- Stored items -
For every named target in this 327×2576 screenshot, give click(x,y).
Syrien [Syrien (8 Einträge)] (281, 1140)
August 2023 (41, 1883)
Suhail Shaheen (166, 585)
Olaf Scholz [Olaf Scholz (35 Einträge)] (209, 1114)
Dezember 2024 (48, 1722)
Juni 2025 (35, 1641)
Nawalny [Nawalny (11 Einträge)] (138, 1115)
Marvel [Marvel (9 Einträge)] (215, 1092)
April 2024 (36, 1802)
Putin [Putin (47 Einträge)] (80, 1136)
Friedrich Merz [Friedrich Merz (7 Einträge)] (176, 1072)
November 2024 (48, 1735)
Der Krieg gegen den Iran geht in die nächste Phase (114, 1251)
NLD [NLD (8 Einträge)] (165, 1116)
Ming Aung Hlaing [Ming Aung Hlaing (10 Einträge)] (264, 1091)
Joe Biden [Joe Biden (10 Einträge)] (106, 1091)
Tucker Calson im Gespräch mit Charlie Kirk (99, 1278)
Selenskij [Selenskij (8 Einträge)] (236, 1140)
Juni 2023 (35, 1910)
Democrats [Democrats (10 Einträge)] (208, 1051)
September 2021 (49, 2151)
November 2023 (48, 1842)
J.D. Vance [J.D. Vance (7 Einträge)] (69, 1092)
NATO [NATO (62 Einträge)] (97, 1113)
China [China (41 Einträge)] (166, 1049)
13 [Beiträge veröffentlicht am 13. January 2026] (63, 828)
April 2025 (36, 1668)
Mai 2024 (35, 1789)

- YOUR GOAL -
Could you restate, word for word, the lines above from the one with "November 2024 (48, 1735)" to the one with "Tucker Calson im", both included?

- SOLUTION FOR THIS EXERCISE -
November 2024 (48, 1735)
Der Krieg gegen den Iran geht in die nächste Phase (114, 1251)
NLD [NLD (8 Einträge)] (165, 1116)
Ming Aung Hlaing [Ming Aung Hlaing (10 Einträge)] (264, 1091)
Joe Biden [Joe Biden (10 Einträge)] (106, 1091)
Tucker Calson im Gespräch mit Charlie Kirk (99, 1278)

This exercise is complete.